◆ **Task instructions**
Quote only the span from the first line of the entries to the line containing "thành tích cao", both ends kept. Leave every picture out.

[Opening Records section]

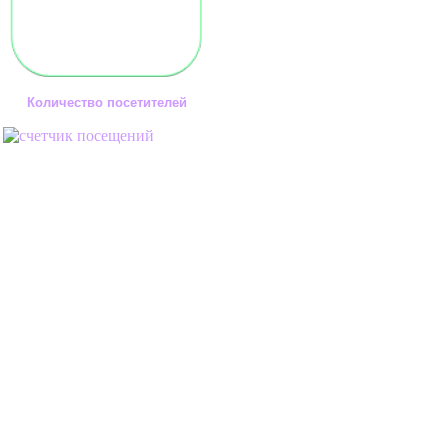
Количество посетителей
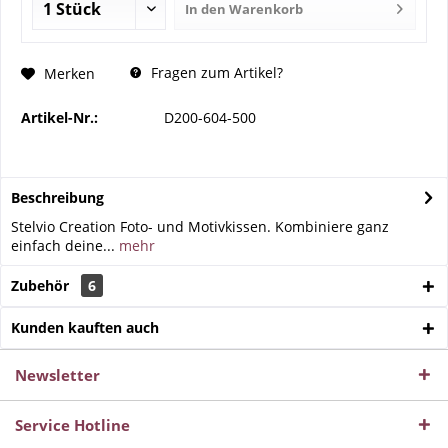
In den
Warenkorb
Fragen zum Artikel?
Merken
Artikel-Nr.:
D200-604-500
Beschreibung
Stelvio Creation Foto- und Motivkissen. Kombiniere ganz
einfach deine...
mehr
Zubehör
6
Kunden kauften auch
Newsletter
Service Hotline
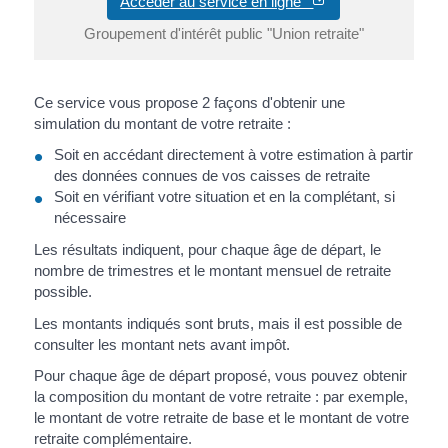
Accéder au service en ligne
Groupement d'intérêt public "Union retraite"
Ce service vous propose 2 façons d'obtenir une
simulation du montant de votre retraite :
Soit en accédant directement à votre estimation à partir
des données connues de vos caisses de retraite
Soit en vérifiant votre situation et en la complétant, si
nécessaire
Les résultats indiquent, pour chaque âge de départ, le
nombre de trimestres et le montant mensuel de retraite
possible.
Les montants indiqués sont bruts, mais il est possible de
consulter les montant nets avant impôt.
Pour chaque âge de départ proposé, vous pouvez obtenir
la composition du montant de votre retraite : par exemple,
le montant de votre retraite de base et le montant de votre
retraite complémentaire.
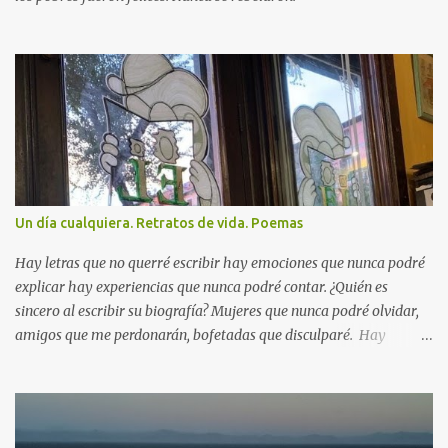
Un día cualquiera. Retratos de vida. Poemas
Hay letras que no querré escribir hay emociones que nunca podré
explicar hay experiencias que nunca podré contar. ¿Quién es
sincero al escribir su biografía? Mujeres que nunca podré olvidar,
amigos que me perdonarán, bofetadas que disculparé. Hay
vivencias que nunca relataré. Las derrotas, las supuestas victorias
quedarán siempre para mí. Me levanto, observo el mar, al
atardecer me pierdo entre cajellones y bares, miradas, risas,
tertulias a veces, algunos furtivos besos, voy donde me lleve la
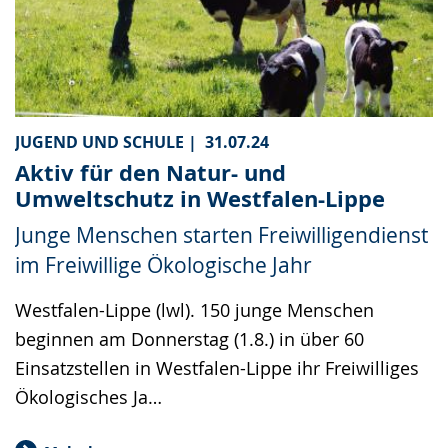
JUGEND UND SCHULE |
31.07.24
Aktiv für den Natur- und
Umweltschutz in Westfalen-Lippe
Junge Menschen starten Freiwilligendienst
im Freiwillige Ökologische Jahr
Westfalen-Lippe (lwl). 150 junge Menschen
beginnen am Donnerstag (1.8.) in über 60
Einsatzstellen in Westfalen-Lippe ihr Freiwilliges
Ökologisches Ja…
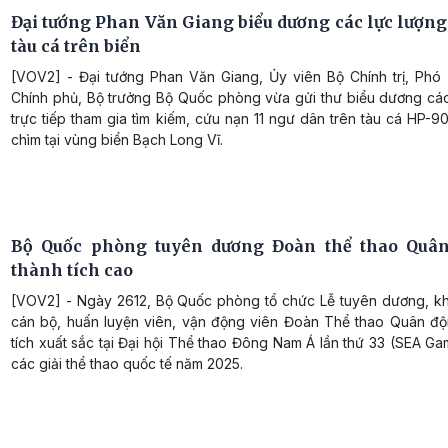
Đại tướng Phan Văn Giang biểu dương các lực lượng
tàu cá trên biển
[VOV2] - Đại tướng Phan Văn Giang, Ủy viên Bộ Chính trị, Phó
Chính phủ, Bộ trưởng Bộ Quốc phòng vừa gửi thư biểu dương các
trực tiếp tham gia tìm kiếm, cứu nạn 11 ngư dân trên tàu cá HP-
chìm tại vùng biển Bạch Long Vĩ.
Bộ Quốc phòng tuyên dương Đoàn thể thao Quân
thành tích cao
[VOV2] - Ngày 2612, Bộ Quốc phòng tổ chức Lễ tuyên dương, k
cán bộ, huấn luyện viên, vận động viên Đoàn Thể thao Quân đội
tích xuất sắc tại Đại hội Thể thao Đông Nam Á lần thứ 33 (SEA G
các giải thể thao quốc tế năm 2025.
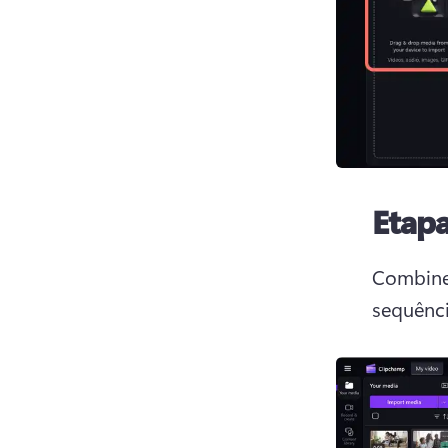
Etapa
Combine 
sequênci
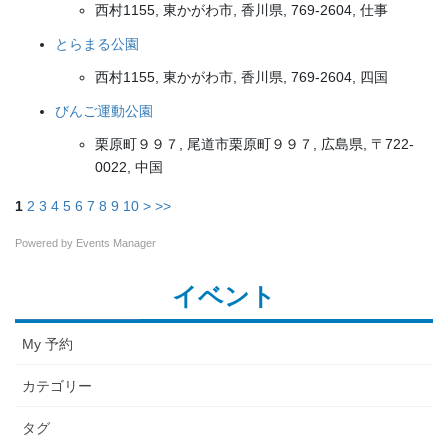
西村1155, 東かがわ市, 香川県, 769-2604, 仕事
とらまる公園
西村1155, 東かがわ市, 香川県, 769-2604, 四国
びんご運動公園
栗原町９９７, 尾道市栗原町９９７, 広島県, 〒722-
0022, 中国
1
2
3
4
5
6
7
8
9
10
>
>>
Powered by
Events Manager
イベント
My 予約
カテゴリー
タグ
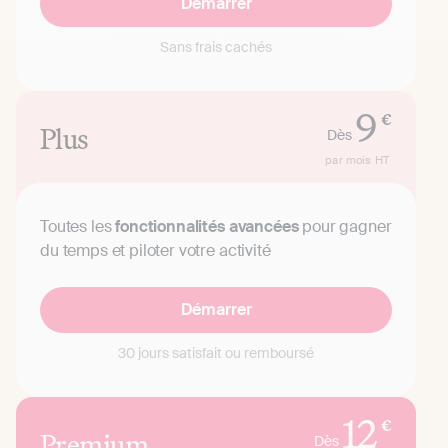
Démarrer
Sans frais cachés
9
€
Plus
Dès
par mois
HT
Toutes les
fonctionnalités avancées
pour gagner
du temps et piloter votre activité
Démarrer
30 jours satisfait ou remboursé
12
€
Premium
Dès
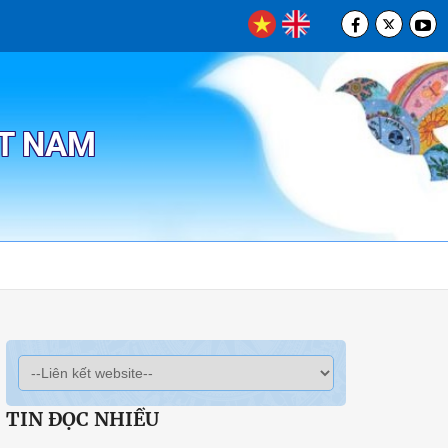
ỆT NAM
TIN ĐỌC NHIỀU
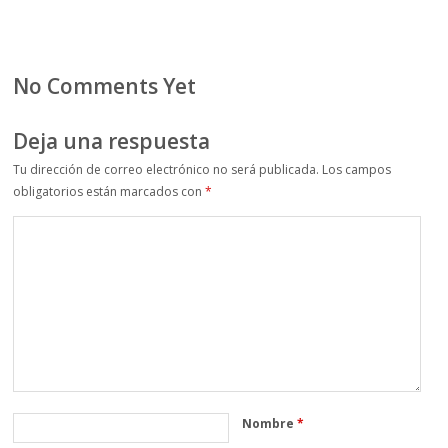
No Comments Yet
Deja una respuesta
Tu dirección de correo electrónico no será publicada.
Los campos
obligatorios están marcados con
*
Nombre
*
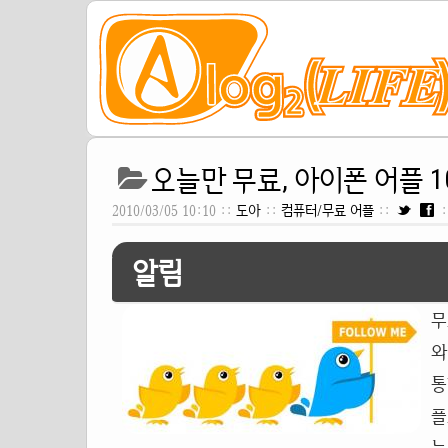
오늘만 무료, 아이폰 어플 10
2010/03/05 10:10 ::
도아
::
컴퓨터/무료 어플
::
:
알림
무
와
통
플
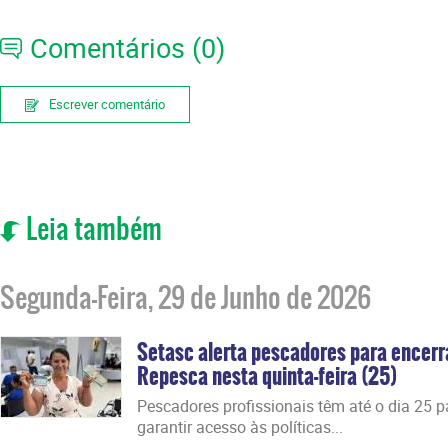
Comentários (0)
Escrever comentário
Leia também
Segunda-Feira, 29 de Junho de 2026
Setasc alerta pescadores para encer
Repesca nesta quinta-feira (25)
Pescadores profissionais têm até o dia 25 par
garantir acesso às políticas...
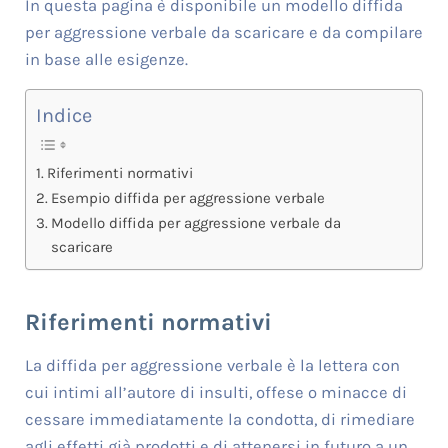
In questa pagina è disponibile un modello diffida
per aggressione verbale da scaricare e da compilare
in base alle esigenze.
Indice
Riferimenti normativi
Esempio diffida per aggressione verbale
Modello diffida per aggressione verbale da
scaricare
Riferimenti normativi
La diffida per aggressione verbale è la lettera con
cui intimi all’autore di insulti, offese o minacce di
cessare immediatamente la condotta, di rimediare
agli effetti già prodotti e di attenersi in futuro a un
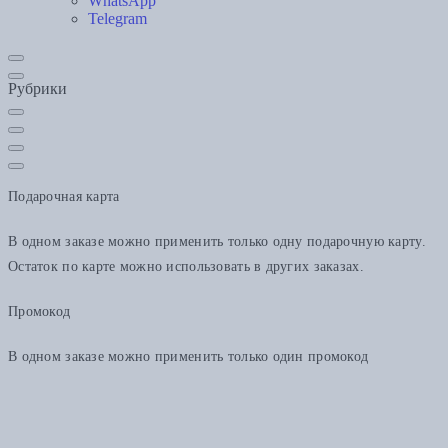
WhatsApp
Telegram
Рубрики
Подарочная карта
В одном заказе можно применить только одну подарочную карту.
Остаток по карте можно использовать в других заказах.
Промокод
В одном заказе можно применить только один промокод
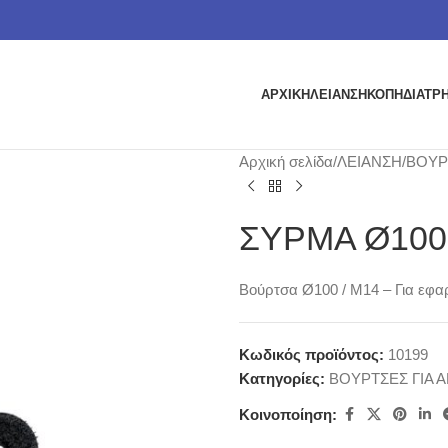
ΑΡΧΙΚΗ
ΛΕΙΑΝΣΗ
ΚΟΠΗ
ΔΙΑΤΡ
Αρχική σελίδα
ΛΕΙΑΝΣΗ
ΒΟΥΡΤ
ΣΥΡΜΑ Ø100 
Βούρτσα Ø100 / M14 – Για εφα
Κωδικός προϊόντος:
10199
Κατηγορίες:
ΒΟΥΡΤΣΕΣ ΓΙΑ Α
Κοινοποίηση:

[Closing Records section]

◆ **Result for this exercise**
Количество посетителей
In den
Warenkorb
Fragen zum Artikel?
Merken
Artikel-Nr.:
D200-604-500
Beschreibung
Stelvio Creation Foto- und Motivkissen. Kombiniere ganz
einfach deine...
mehr
Zubehör
6
Kunden kauften auch
Newsletter
Service Hotline
Accéder au service en ligne
Groupement d'intérêt public "Union retraite"
Ce service vous propose 2 façons d'obtenir une
simulation du montant de votre retraite :
Soit en accédant directement à votre estimation à partir
des données connues de vos caisses de retraite
Soit en vérifiant votre situation et en la complétant, si
nécessaire
Les résultats indiquent, pour chaque âge de départ, le
nombre de trimestres et le montant mensuel de retraite
possible.
Les montants indiqués sont bruts, mais il est possible de
consulter les montant nets avant impôt.
Pour chaque âge de départ proposé, vous pouvez obtenir
la composition du montant de votre retraite : par exemple,
le montant de votre retraite de base et le montant de votre
retraite complémentaire.
Un día cualquiera. Retratos de vida. Poemas
Hay letras que no querré escribir hay emociones que nunca podré
explicar hay experiencias que nunca podré contar. ¿Quién es
sincero al escribir su biografía? Mujeres que nunca podré olvidar,
amigos que me perdonarán, bofetadas que disculparé. Hay
vivencias que nunca relataré. Las derrotas, las supuestas victorias
quedarán siempre para mí. Me levanto, observo el mar, al
atardecer me pierdo entre cajellones y bares, miradas, risas,
tertulias a veces, algunos furtivos besos, voy donde me lleve la
JUGEND UND SCHULE |
31.07.24
Aktiv für den Natur- und
Umweltschutz in Westfalen-Lippe
Junge Menschen starten Freiwilligendienst
im Freiwillige Ökologische Jahr
Westfalen-Lippe (lwl). 150 junge Menschen
beginnen am Donnerstag (1.8.) in über 60
Einsatzstellen in Westfalen-Lippe ihr Freiwilliges
Ökologisches Ja…
Đại tướng Phan Văn Giang biểu dương các lực lượng
tàu cá trên biển
[VOV2] - Đại tướng Phan Văn Giang, Ủy viên Bộ Chính trị, Phó
Chính phủ, Bộ trưởng Bộ Quốc phòng vừa gửi thư biểu dương các
trực tiếp tham gia tìm kiếm, cứu nạn 11 ngư dân trên tàu cá HP-
chìm tại vùng biển Bạch Long Vĩ.
Bộ Quốc phòng tuyên dương Đoàn thể thao Quân
thành tích cao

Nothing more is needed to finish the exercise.